"Your password must contain at least one number, an upper-case letter, and a non-alphabetic character" - these and similar password requirements, like the rule that many corporations have to change them every few months, are not taken "from the ceiling". They were formulated 15 years ago by the employee of the National Institute of Standards and Technology (NIST) USA. And now he deeply regrets what he did.

In 2003, Bill Burr (Bill Burr) wrote an eight-page guide on how to correctly create secure passwords. The document issued by NIST has since focused on defining its policy regarding user passwords, corporations, banks and Internet services. It is in this document that the requirements are formulated, such as the mandatory use in the password of letters of different registers, numbers and rare symbols.

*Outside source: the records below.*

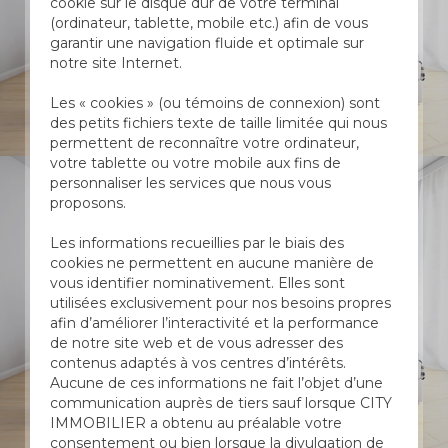
cookie sur le disque dur de votre terminal
(ordinateur, tablette, mobile etc.) afin de vous
garantir une navigation fluide et optimale sur
notre site Internet.
Les « cookies » (ou témoins de connexion) sont
des petits fichiers texte de taille limitée qui nous
permettent de reconnaître votre ordinateur,
votre tablette ou votre mobile aux fins de
personnaliser les services que nous vous
proposons.
Les informations recueillies par le biais des
cookies ne permettent en aucune manière de
vous identifier nominativement. Elles sont
utilisées exclusivement pour nos besoins propres
afin d’améliorer l’interactivité et la performance
de notre site web et de vous adresser des
contenus adaptés à vos centres d’intérêts.
Aucune de ces informations ne fait l’objet d’une
communication auprès de tiers sauf lorsque CITY
IMMOBILIER a obtenu au préalable votre
consentement ou bien lorsque la divulgation de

72-year-old Burr admitted in an interview with The Wall Street Journal that he was never an expert on cybersecurity, and never really understood passwords, let alone psychological aspects of cybersecurity. According to him, when preparing his leadership, he took as a basis the document written back in the 80's. In those years, before the massive spread of the Internet was still far away, and no one could imagine how many different passwords would have to create and remember the billions of people on the planet.

Now the NIST recommendations have changed. Instead of a relatively short but hard-to-remember password with an "abracadabra" of numbers and symbols, the institute suggests using long phrases from ordinary words.

After all, with the increase in the number of characters in the password, the time required for its automated selection for hacking grows exponentially.

As for the requirement to change the password every few months, often used in corporate computer systems, it also does not greatly contribute to improving security. The vast majority of users, changing the password, simply replace it with one character, usually a digit - in the end, pick it up, knowing the old version, you can very quickly.